Persistence of non-target lesions.
The patient had PR that was not confirmed in a subsequent tumor assessment.
Median PFS was 4.1 months (95% CI 2.3-6.5 months). Details per patient are shown in Figure 1B. With a median follow-up of 19.5 months and a censoring rate of 47.6%, median OS was 16.1 months (95% CI 8.7 months-upper level not reached) (Table 2).

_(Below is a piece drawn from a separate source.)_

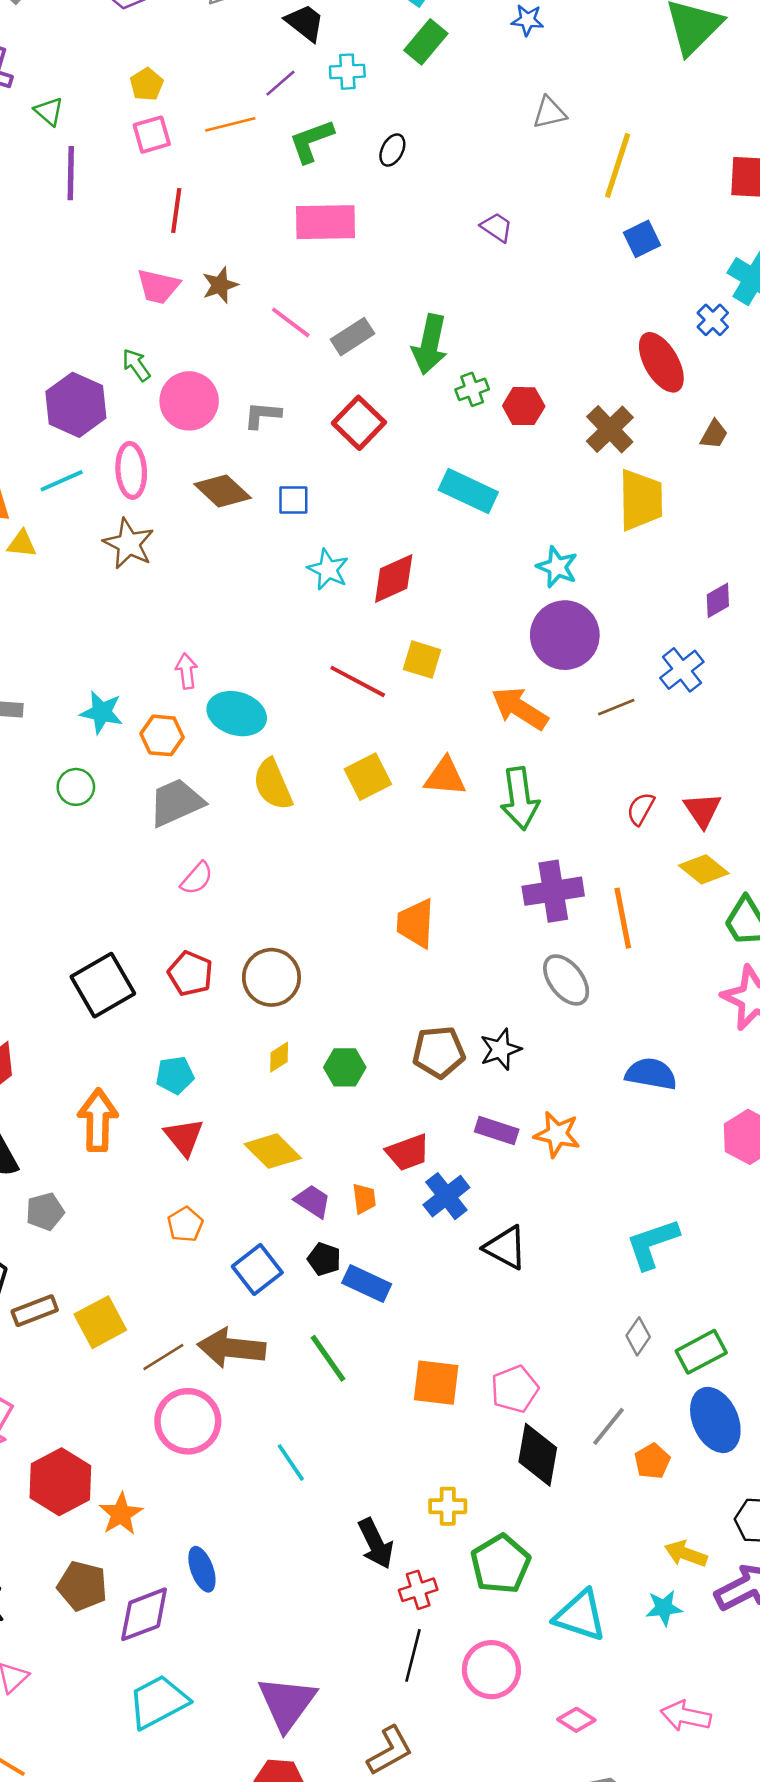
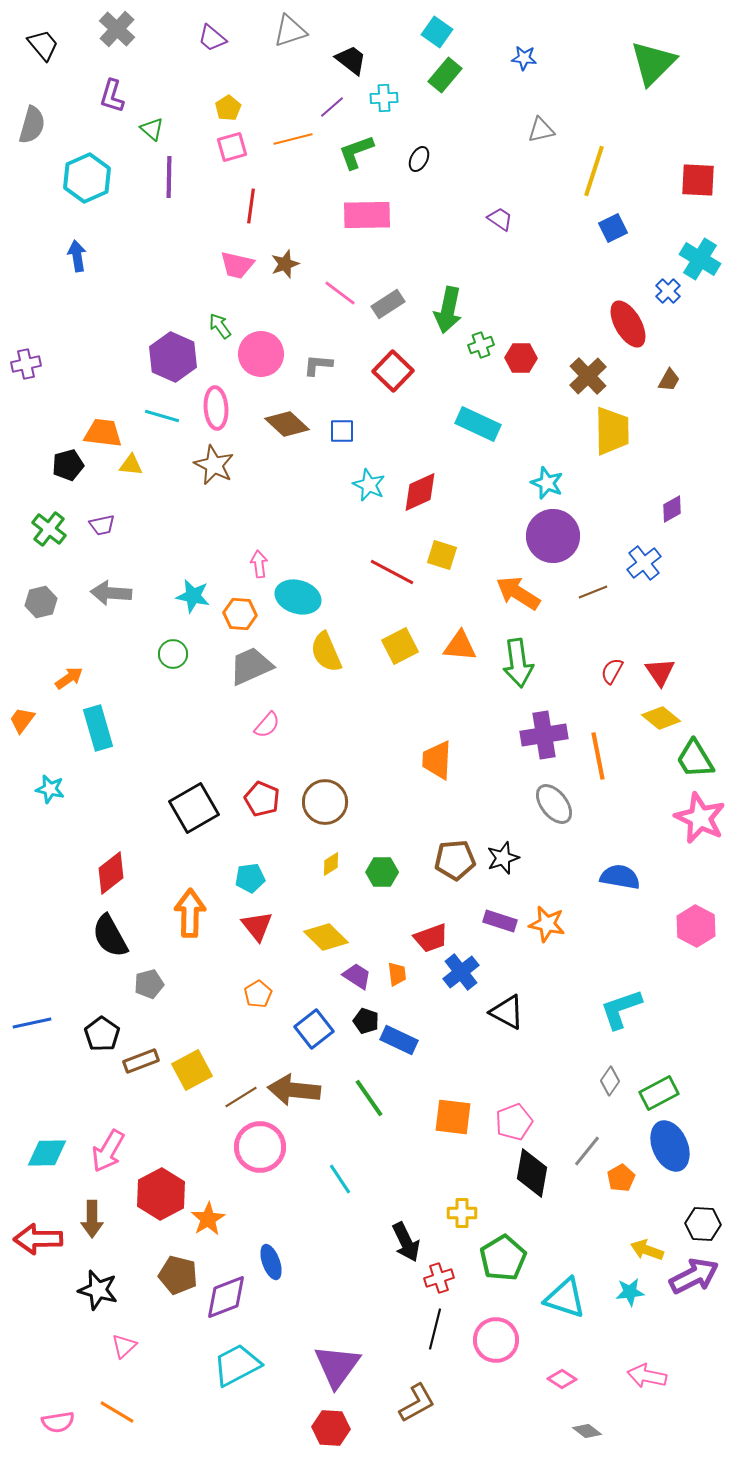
cyan line: (62, 481) -> (162, 416), turned 40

Sixteen patients (76.2%) received further antitumor medical therapy (with no objective response), nine patients (42.9%) received further radiotherapy and three patients (14.3%) underwent surgery after lurbinectedin. The most common agents received were eribulin (n = 7; 33.3%) and vinorelbine (n = 5; 23.8%).
Safety results
All 21 treated patients were assessable for safety (Table 4). The most common treatment-related AEs were general (mainly fatigue: 38.1% of patients), gastrointestinal (nausea: 61.9%, vomiting: 23.8% and constipation: 19.0%), and metabolism and nutrition disorders (mainly decreased appetite: 14.3%). These AEs were mostly grade 1/2. Treatment-related grade 3/4 AEs and laboratory abnormalities regardless of the relationship were hematological disorders, including leukopenia (28.6%) and neutropenia (42.9%: grade 4, 23.8%: with no cases of febrile neutropenia), fatigue (4.8%), increased weight (4.8%) and increased transaminases (9.5%). Four patients (19.0%) received G-CSFs secondary prophylaxis or therapeutic for neutropenia. No treatment-related serious AEs were reported.
Table 4.
Most common laboratory abnormalities and treatment-related adverse events (≥10% of patients or grade ≥3) in patients with germline BRCA1/2 metastatic breast cancer (n = 21)
| NCI-CTCAE grade |
||||||||
|---|---|---|---|---|---|---|---|---|
| Grade 1-2 |
Grade 3 |
Grade 4 |
Total |
|||||
| n | % | n | % | n | % | n | % | |
| Hematological abnormalities (regardless of relationship) | ||||||||
| Anemia | 20 | 95.2 | — | — | — | — | 20 | 95.2 |
| Leukopenia | 12 | 57.1 | 6 | 28.6 | — | — | 18 | 85.7 |
| Neutropeniaa | 7 | 33.3 | 4 | 19.0 | 5 | 23.8 | 16 | 76.2 |
| Thrombocytopenia | 10 | 47.6 | — | — | — | — | 10 | 47.6 |
| Biochemical abnormalities (regardless of relationship) | ||||||||
| Creatinine increasedb | 18 | 85.7 | — | — | — | — | 18 | 85.7 |
| ALT increased | 15 | 71.4 | 2 | 9.5 | — | — | 17 | 81.0 |
| AST increased | 14 | 66.7 | 2 | 9.5 | — | — | 16 | 76.2 |
| GGT increased | 10 | 47.6 | 4 | 19.0 | 1 | 4.8 | 15 | 71.4 |
| AP increased | 10 | 47.6 | 1 | 4.8 | — | — | 11 | 52.4 |
| CPK increased | 4 | 19.0 | — | — | — | — | 4 | 19.0 |
| Treatment-related adverse events | ||||||||
| Nausea | 13 | 61.9 | — | — | — | — | 13 | 61.9 |
| Fatigue | 7 | 33.3 | 1 | 4.8 | — | — | 8 | 38.1 |
| Vomiting | 5 | 23.8 | — | — | — | — | 5 | 23.8 |
| Constipation | 4 | 19.0 | — | — | — | — | 4 | 19.0 |
| Decreased appetite | 3 | 14.3 | — | — | — | — | 3 | 14.3 |
| Weight increased | — | — | 1 | 4.8 | — | — | 1 | 4.8 |
AP, alkaline phosphatase; ALT, alanine aminotransferase; AST, aspartate aminotransferase; CPK, creatine phosphokinase; GGT, gamma glutamyltransferase; NCI-CTCAE, National Cancer Institute-Common Terminology Criteria for Adverse Events v.4.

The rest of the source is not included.